E quanto aos riscos e desafios jurídicos?

O maior risco do uso inadequado de IA com dados pessoais é a violação da LGPD, o que pode resultar em multas de até 2% do faturamento anual da empresa, podendo chegar a R$ 50 milhões por infração.

Os riscos incluem vazamento de dados, falta de transparência, uso indevido e até reprodução de vieses discriminatórios, uma vez que o algoritmo pode replicar dados preconceituosos — como já aconteceu com sistemas de reconhecimento facial e recrutamento automatizado. 

Para equilibrar inovação e conformidade, é preciso adotar medidas técnicas, legais e de governança. Os princípios básicos para empresas que querem usar dados de clientes em IAs são:

  • Obter consentimento quando necessário, com linguagem clara e objetiva.

  • Preferir dados anonimizados em processos de treinamento de modelos.

  • Implementar controles de acesso e segurança, garantindo a integridade dos dados utilizados.

  • Documentar as bases legais do tratamento em relatórios de impacto (DPIA).

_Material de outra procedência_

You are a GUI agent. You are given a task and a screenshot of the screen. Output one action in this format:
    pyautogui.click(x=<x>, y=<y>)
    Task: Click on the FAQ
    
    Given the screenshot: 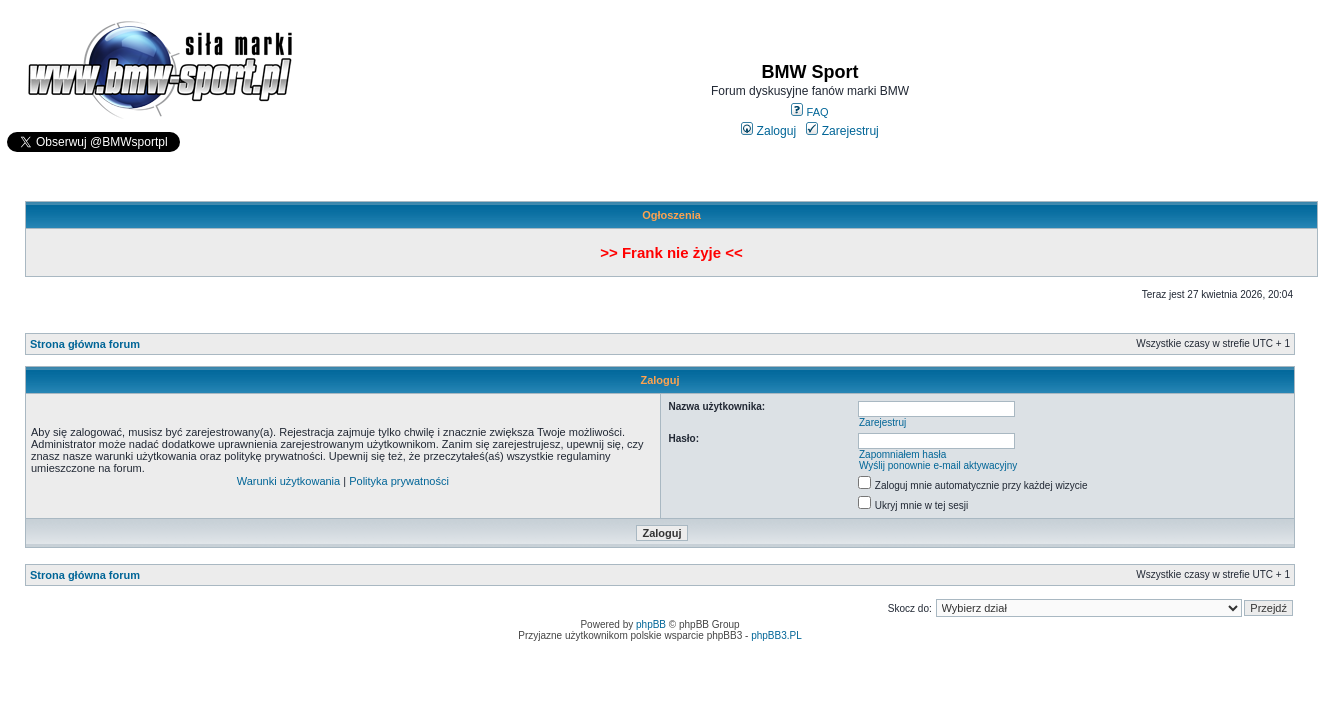 What is the action you would take?
    pyautogui.click(x=809, y=112)
    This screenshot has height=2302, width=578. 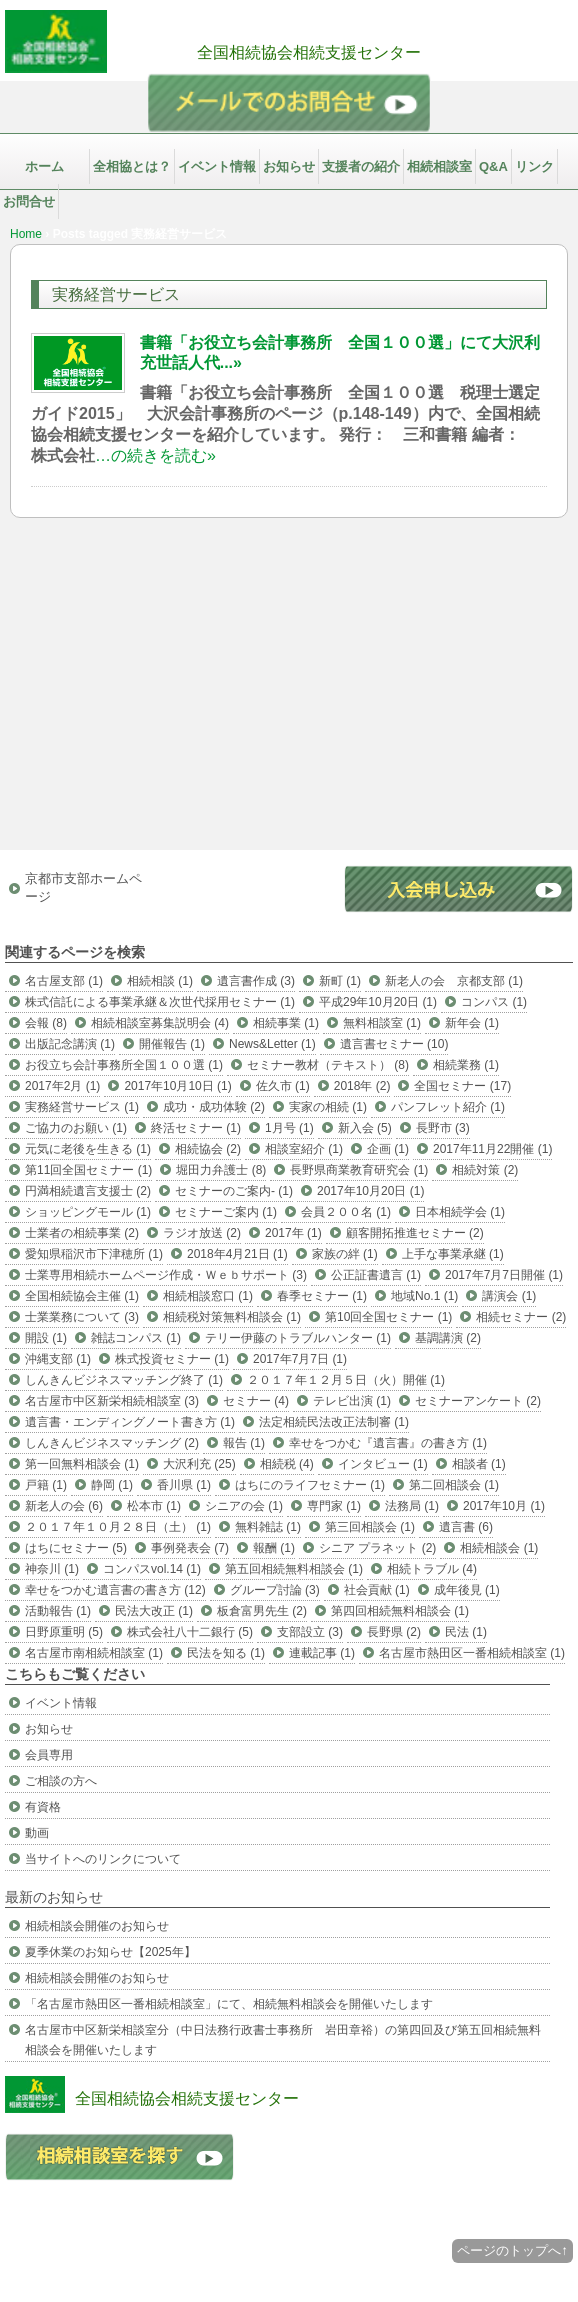 What do you see at coordinates (340, 981) in the screenshot?
I see `新町 (1)` at bounding box center [340, 981].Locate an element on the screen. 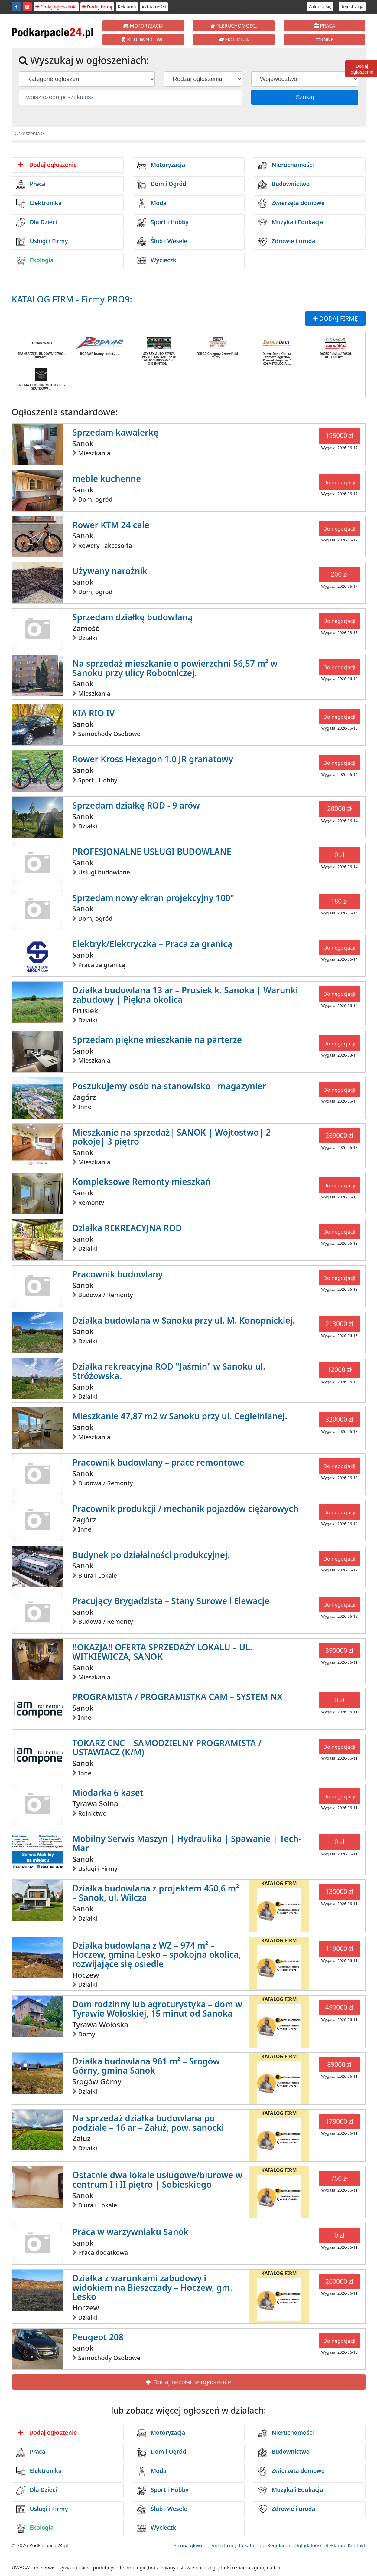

  • Promover a governança de IA, criando comitês de ética tecnológica e protocolos de revisão de decisões automatizadas.

Como se preparar para um futuro regulado por IA

A regulamentação da IA está avançando globalmente. A União Europeia aprovou em 2024 o AI Act, que estabelece obrigações proporcionais ao risco do sistema de IA — e inspira legislações semelhantes em outros países, inclusive no Brasil.

Empresas que se anteciparem e criarem políticas internas claras sairão na frente. Isso inclui treinar equipes jurídicas, técnicas e de produto sobre LGPD e IA, revisar contratos com fornecedores de IA, garantindo cláusulas de proteção de dados e realizar auditorias frequentes sobre como os dados são coletados, usados e armazenados.

Inovar com IA e respeitar a privacidade dos clientes não são objetivos opostos — são caminhos complementares para uma tecnologia mais segura, confiável e responsável. A LGPD veio para ficar, assim como a IA, e suas aplicações conjuntas exigem atenção contínua, diálogo entre áreas e um compromisso ético com quem realmente importa: o usuário.